Every record here must be copied exactly, except for the images it holds.

INPUT DATA
○ ○ ○ ○ ○

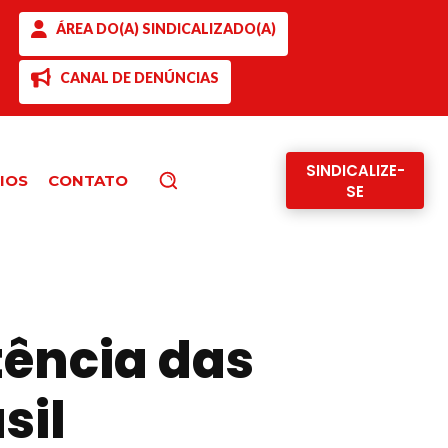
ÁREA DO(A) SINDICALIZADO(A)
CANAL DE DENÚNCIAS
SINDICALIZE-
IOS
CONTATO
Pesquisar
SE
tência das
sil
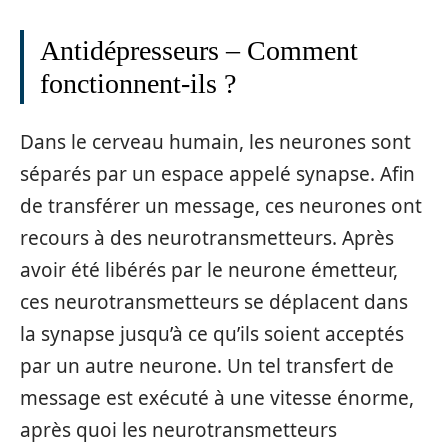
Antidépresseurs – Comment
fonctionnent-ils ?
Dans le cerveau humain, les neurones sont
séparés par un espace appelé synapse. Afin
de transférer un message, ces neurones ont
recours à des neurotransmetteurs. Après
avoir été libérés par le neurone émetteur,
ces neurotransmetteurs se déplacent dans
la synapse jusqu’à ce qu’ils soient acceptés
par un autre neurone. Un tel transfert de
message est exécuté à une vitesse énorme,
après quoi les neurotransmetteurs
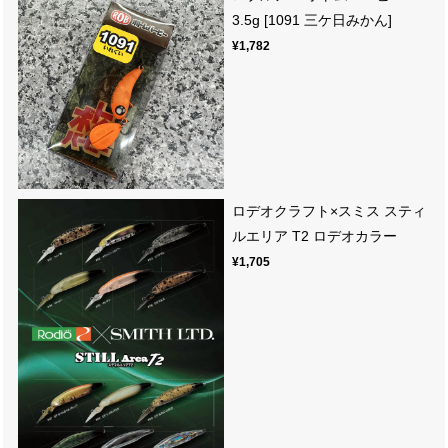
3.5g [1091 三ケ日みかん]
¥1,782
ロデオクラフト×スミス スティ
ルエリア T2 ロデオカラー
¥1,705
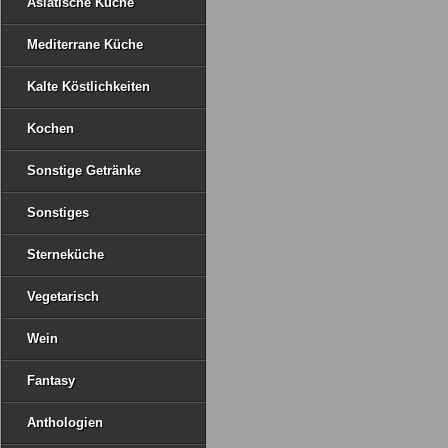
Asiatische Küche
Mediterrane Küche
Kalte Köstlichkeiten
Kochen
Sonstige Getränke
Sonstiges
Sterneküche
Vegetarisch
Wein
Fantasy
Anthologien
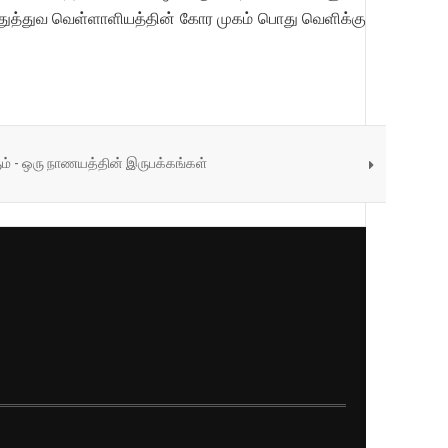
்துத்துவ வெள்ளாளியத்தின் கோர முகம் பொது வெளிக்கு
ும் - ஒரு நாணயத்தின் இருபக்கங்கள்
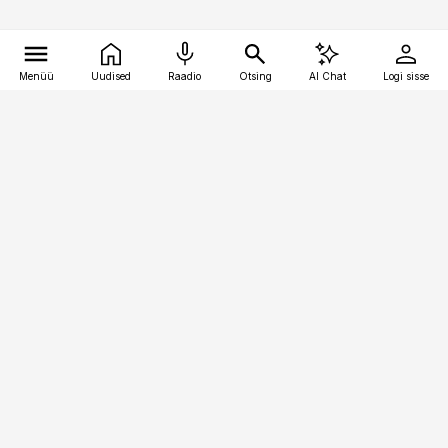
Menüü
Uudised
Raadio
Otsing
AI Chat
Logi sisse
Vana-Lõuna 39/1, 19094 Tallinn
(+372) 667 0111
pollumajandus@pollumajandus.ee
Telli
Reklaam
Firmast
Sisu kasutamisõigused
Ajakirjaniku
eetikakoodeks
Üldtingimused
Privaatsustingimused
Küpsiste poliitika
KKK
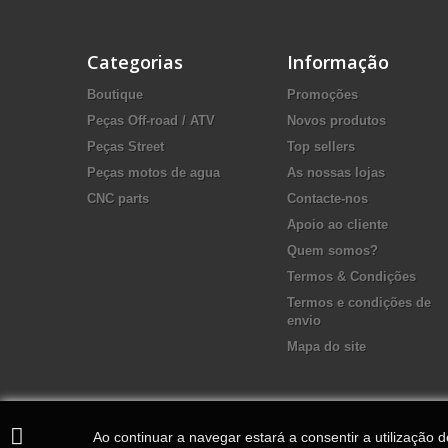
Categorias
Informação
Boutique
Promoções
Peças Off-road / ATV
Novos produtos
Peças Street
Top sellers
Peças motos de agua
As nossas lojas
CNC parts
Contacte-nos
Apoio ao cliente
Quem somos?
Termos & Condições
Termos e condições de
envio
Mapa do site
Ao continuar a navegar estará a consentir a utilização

○ ○ ○ ○ ○

SOLUTION
ÁREA DO(A) SINDICALIZADO(A)
CANAL DE DENÚNCIAS
SINDICALIZE-
IOS
CONTATO
Pesquisar
SE
tência das
sil
Antidépresseurs – Comment
fonctionnent-ils ?
Dans le cerveau humain, les neurones sont
séparés par un espace appelé synapse. Afin
de transférer un message, ces neurones ont
recours à des neurotransmetteurs. Après
avoir été libérés par le neurone émetteur,
ces neurotransmetteurs se déplacent dans
la synapse jusqu’à ce qu’ils soient acceptés
par un autre neurone. Un tel transfert de
message est exécuté à une vitesse énorme,
après quoi les neurotransmetteurs
3.5g [1091 三ケ日みかん]
¥1,782
ロデオクラフト×スミス スティ
ルエリア T2 ロデオカラー
¥1,705
Asiatische Küche
Mediterrane Küche
Kalte Köstlichkeiten
Kochen
Sonstige Getränke
Sonstiges
Sterneküche
Vegetarisch
Wein
Fantasy
Anthologien
்துத்துவ வெள்ளாளியத்தின் கோர முகம் பொது வெளிக்கு
ும் - ஒரு நாணயத்தின் இருபக்கங்கள்
Menüü
Uudised
Raadio
Otsing
AI Chat
Logi sisse
Vana-Lõuna 39/1, 19094 Tallinn
(+372) 667 0111
pollumajandus@pollumajandus.ee
Telli
Reklaam
Firmast
Sisu kasutamisõigused
Ajakirjaniku
eetikakoodeks
Üldtingimused
Privaatsustingimused
Küpsiste poliitika
KKK
Categorias
Informação
Boutique
Promoções
Peças Off-road / ATV
Novos produtos
Peças Street
Top sellers
Peças motos de agua
As nossas lojas
CNC parts
Contacte-nos
Apoio ao cliente
Quem somos?
Termos & Condições
Termos e condições de
envio
Mapa do site
Ao continuar a navegar estará a consentir a utilização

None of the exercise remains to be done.